With all its hang-ups, the L.A. gallery scene thrives
The art gallery season got off to a slow start this fall with two dozen openings scattered from Santa Monica to Chinatown. But that was only the first week of September. More than 50 additional galleries launched new shows during the following week. And by the end of the month, another two dozen commercial showcases had geared up and opened new attractions.
If the annual ritual sneaks up on the city and ultimately offers much more than meets any one set of eyes, it reflects the gallery scene at large. Sprinkled across a vast swath of territory and tucked into everything from tacky storefronts and defunct factories to gleaming white architectural jewel boxes, L.A.’s archipelago of galleries doesn’t look like a critical mass. And no, it’s not New York, which has four times as many galleries -- densely packed.

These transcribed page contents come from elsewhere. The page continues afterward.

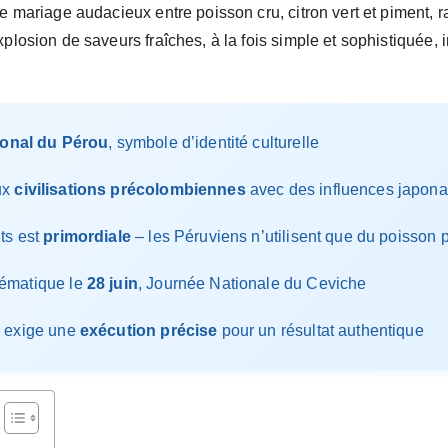
ce mariage audacieux entre poisson cru, citron vert et piment, r
xplosion de saveurs fraîches, à la fois simple et sophistiquée
ional du Pérou
, symbole d’identité culturelle
ux
civilisations précolombiennes
avec des influences japona
ts est
primordiale
– les Péruviens n’utilisent que du poisson
lématique le
28 juin
, Journée Nationale du Ceviche
s exige une
exécution précise
pour un résultat authentique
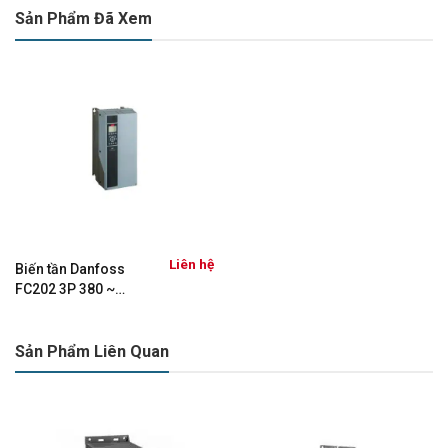
Sản Phẩm Đã Xem
NGỮ PHẦN
MỀM
KÍCH
THƯỚC
B3
KHUNG
TYPECODE
FC-202P18KT4E20H2XGX
TYPECODE
XXXSXXXXAXBXCXXXXDX
PHẦN 2
DANH
Liên hệ
Biến tần Danfoss
MỤC SẢN
KHÔNG XEM
FC202 3P 380 ~
480VAC – 18,5kW
PHẨM
131F6645
SẢN PHẨM
Sản Phẩm Liên Quan
(STD) Ổ đĩa tiêu chuẩn
GỐC
TRỌNG
LƯỢNG
11.068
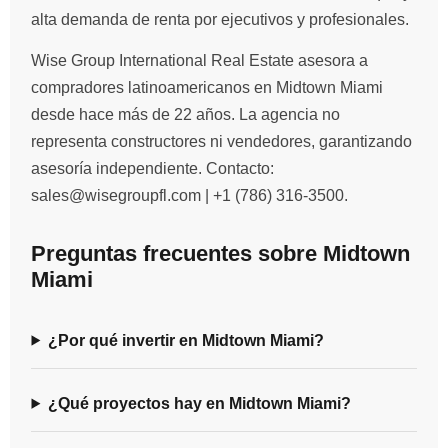
alta demanda de renta por ejecutivos y profesionales.
Wise Group International Real Estate asesora a
compradores latinoamericanos en Midtown Miami
desde hace más de 22 años. La agencia no
representa constructores ni vendedores, garantizando
asesoría independiente. Contacto:
sales@wisegroupfl.com | +1 (786) 316-3500.
Preguntas frecuentes sobre Midtown
Miami
¿Por qué invertir en Midtown Miami?
¿Qué proyectos hay en Midtown Miami?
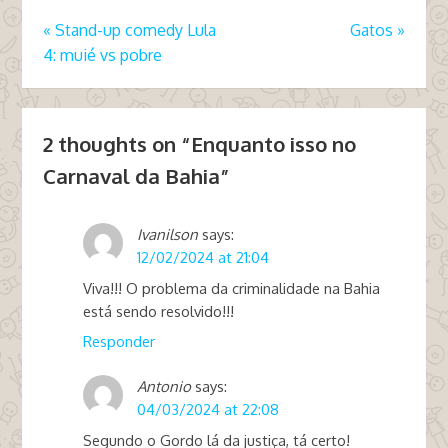
«
Stand-up comedy Lula
Gatos
»
4: muié vs pobre
2 thoughts on “
Enquanto isso no
Carnaval da Bahia
”
Ivanilson
says:
12/02/2024 at 21:04
Viva!!! O problema da criminalidade na Bahia
está sendo resolvido!!!
Responder
Antonio
says:
04/03/2024 at 22:08
Segundo o Gordo lá da justiça, tá certo!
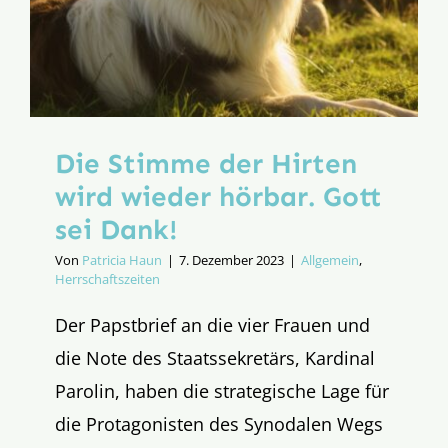
Die Stimme der Hirten
wird wieder hörbar. Gott
sei Dank!
Von
Patricia Haun
|
7. Dezember 2023
|
Allgemein
,
Herrschaftszeiten
Der Papstbrief an die vier Frauen und
die Note des Staatssekretärs, Kardinal
Parolin, haben die strategische Lage für
die Protagonisten des Synodalen Wegs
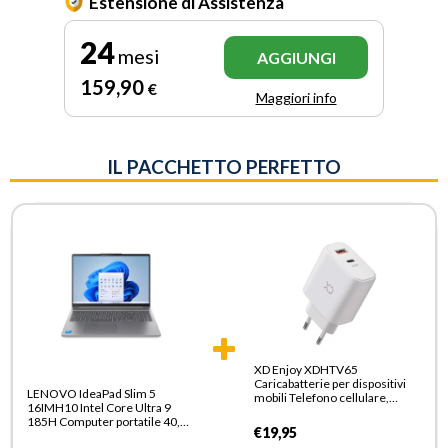
Estensione di Assistenza
24
mesi
AGGIUNGI
159
,90
€
Maggiori info
IL PACCHETTO PERFETTO
XD Enjoy XDHTV65
Caricabatterie per dispositivi
LENOVO IdeaPad Slim 5
mobili Telefono cellulare,
16IMH10 Intel Core Ultra 9
Smartphone Bianco AC
185H Computer portatile 40,6
Ricarica rapida Interno
€19,95
cm (16") WUXGA 16 GB DDR5-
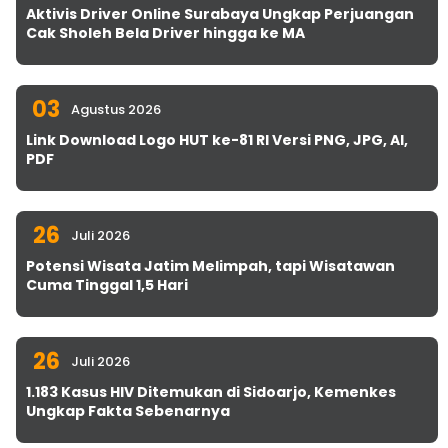
Aktivis Driver Online Surabaya Ungkap Perjuangan
Cak Sholeh Bela Driver hingga ke MA
03
Agustus 2026
Link Download Logo HUT ke-81 RI Versi PNG, JPG, AI,
PDF
26
Juli 2026
Potensi Wisata Jatim Melimpah, tapi Wisatawan
Cuma Tinggal 1,5 Hari
26
Juli 2026
1.183 Kasus HIV Ditemukan di Sidoarjo, Kemenkes
Ungkap Fakta Sebenarnya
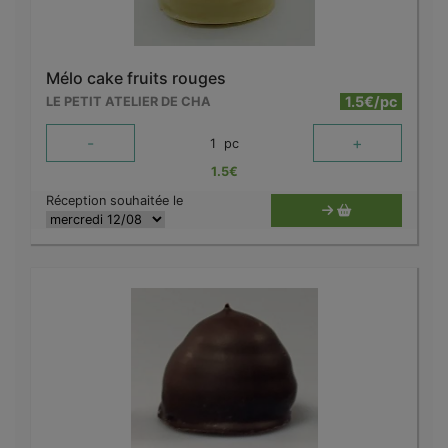
Mélo cake fruits rouges
1.5€/pc
LE PETIT ATELIER DE CHA
-
+
1
pc
1.5
€
Réception souhaitée le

But despite its endemic sprawl and persistent inferiority complex, Los Angeles is the nation’s second city for the visual arts, and commercial galleries are a vital part of the scene. With nearly 100 that present public exhibition programs and keep their doors open during regular hours, Los Angeles is second only to Manhattan and well ahead of Chicago, its closest competitor, which has about 60 comparable galleries.
“We don’t see the growth because we live here, but it’s astounding,” says Douglas Chrismas, a high-end dealer who has operated Ace Galleries in Los Angeles for 36 years, maintains a cavernous second-floor space in the mid-Wilshire district and is about to expand in Beverly Hills.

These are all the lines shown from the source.